Publicação: 26/02/2014 21:00 Atualização:

O juiz Bruno André Silva Ribeiro, da Vara de Execuções Penais (VEP) do Distrito Federal, remarcou para o dia 11 de março o depoimento do ex-ministro da Casa Civil José Dirceu no processo de sindicância que apura o suposto uso de telefone celular dentro do Presídio da Papuda, onde ele está preso.

O depoimento será feito por meio de videoconferência. A oitiva estava marcada para terça-feira (25), mas foi adiada. O motivo não foi divulgado pelo juiz. Dirceu cumpre pena de sete anos e 11 meses de prisão, definida na Ação Penal 470, o processo do mensalão.

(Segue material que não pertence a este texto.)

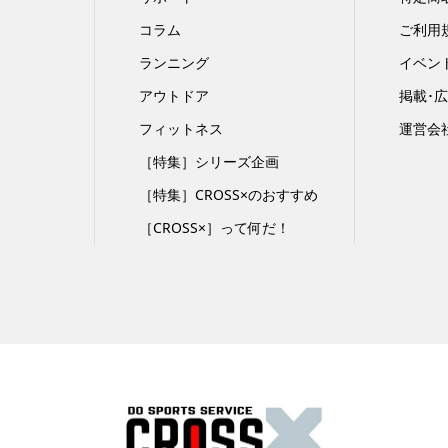
コラム
ご利用
ランニング
イベン
アウトドア
掲載･
フィットネス
運営会
［特集］シリーズ企画
［特集］CROSS×のおすすめ
［CROSS×］って何だ！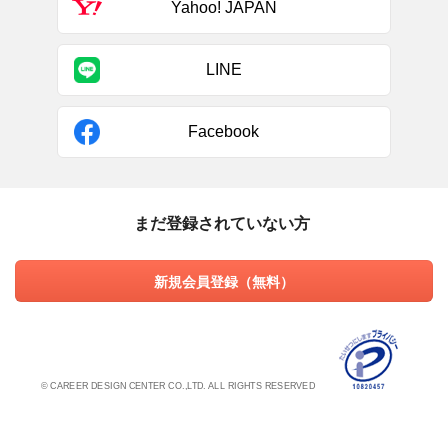
Yahoo! JAPAN
LINE
Facebook
まだ登録されていない方
新規会員登録（無料）
© CAREER DESIGN CENTER CO.,LTD. ALL RIGHTS RESERVED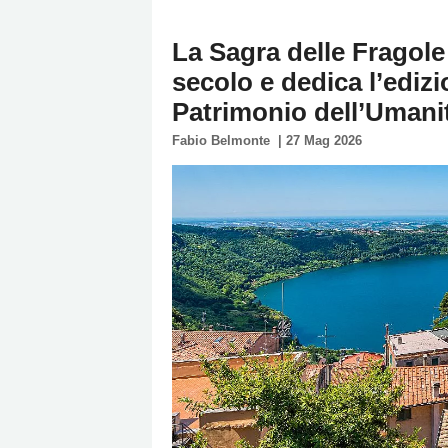
Policy
La Sagra delle Fragole
Cookies
secolo e dedica l’edizi
Policy
Patrimonio dell’Umani
Cambia
Fabio Belmonte
|
27 Mag 2026
Impostazioni
Privacy
Policy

Segundo reportagem do jornal Folha de S.Paulo, publicada no dia 17 de janeiro, Dirceu conversou por telefone celular com James Correia, secretário da Indústria, Comércio e Mineração do governo da Bahia. Segundo a matéria, a conversa ocorreu por intermédio de uma terceira pessoa que visitou Dirceu. Na ocasião, a defesa do ex-ministro negou que a conversa tenha ocorrido, mas a Secretaria de Segurança Pública do Distrito Federal  abriu processo administrativo para investigar o caso.

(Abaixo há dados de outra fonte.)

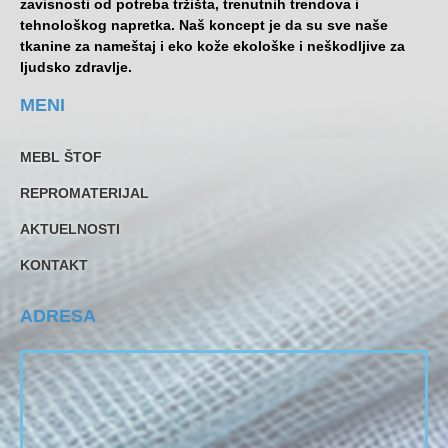
zavisnosti od potreba tržišta, trenutnih trendova i
tehnološkog napretka. Naš koncept je da su sve naše
tkanine za nameštaj i eko kože ekološke i neškodljive za
ljudsko zdravlje.
MENI
MEBL ŠTOF
REPROMATERIJAL
AKTUELNOSTI
KONTAKT
ADRESA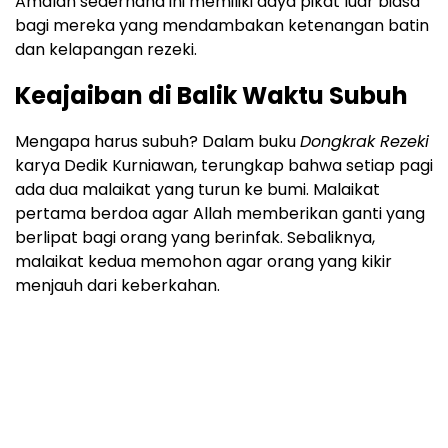
Amalan sederhana ini memiliki daya pikat luar biasa
bagi mereka yang mendambakan ketenangan batin
dan kelapangan rezeki.
Keajaiban di Balik Waktu Subuh
Mengapa harus subuh? Dalam buku
Dongkrak Rezeki
karya Dedik Kurniawan, terungkap bahwa setiap pagi
ada dua malaikat yang turun ke bumi. Malaikat
pertama berdoa agar Allah memberikan ganti yang
berlipat bagi orang yang berinfak. Sebaliknya,
malaikat kedua memohon agar orang yang kikir
menjauh dari keberkahan.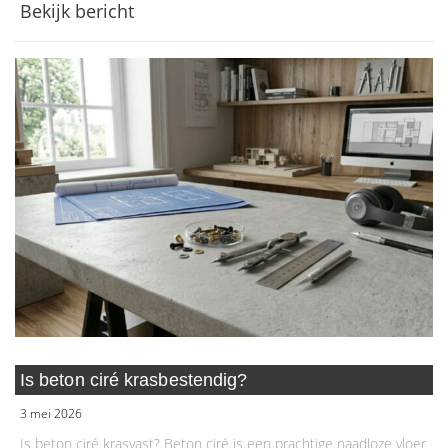
Bekijk bericht
Is beton ciré krasbestendig?
3 mei 2026
Is beton ciré krasvast? Beton ciré is een prachtige naadloze vloer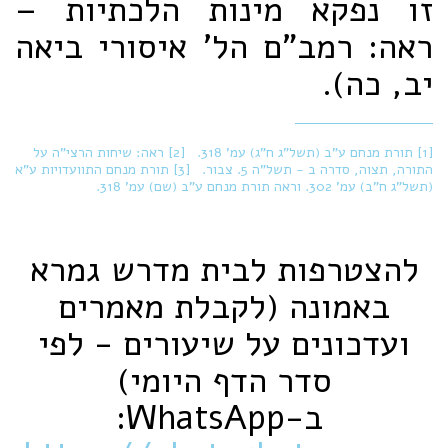
זו נפקא מינות הלכתיות –
ראה: רמב"ם הל' איסורי ביאה
יב, כה).
[1] תורת מנחם ע"ב (תשל"ג ח"ג) עמ' 318.
[2] ראה: שיחות הרצי"ה על
התורה, תצוה, סדרה ב - תשל"ה 5. צבור.
[3] תורת מנחם התוועדויות ע"א
(תשל"ג ח"ב) עמ' 302. וראה תורת מנחם ע"ב (שם) עמ' 318.
להצטרפות לבית מדרש גמרא
באמונה (לקבלת מאמרים
ועדכונים על שיעורים - לפי
סדר הדף היומי)
ב-‏WhatsApp‏:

O processo de sindicância envolvendo o ex-ministro foi arquivado pela direção do presídio, mas a VEP determinou que a apuração fosse reaberta porque as partes envolvidas, como Dirceu e agentes penitenciários, não foram ouvidas. A decisão fez com que o pedido de trabalho externo fosse suspenso.  Dirceu recebeu proposta para trabalhar no escritório do advogado José Gerardo Grossi,  atuando na pesquisa de jurisprudência de processos e ajudando na parte administrativa. O horário de trabalho é das 8h às 18h, com uma hora de almoço.

Em ofício enviado à VEP, o Centro de Internamento e Reeducação, parte do presídio destinada a presos em regime semiaberto, informou que arquivou o caso porque não havia necessidade de apuração da suposta falta grave cometida. O diretor da unidade prisional concluiu que o fato era “inverídico”. Ao tomar conhecimento da medida, a Justiça determinou que a investigação fosse concluída e que os depoimentos do ex-ministro e dos agentes penitenciários, tomados.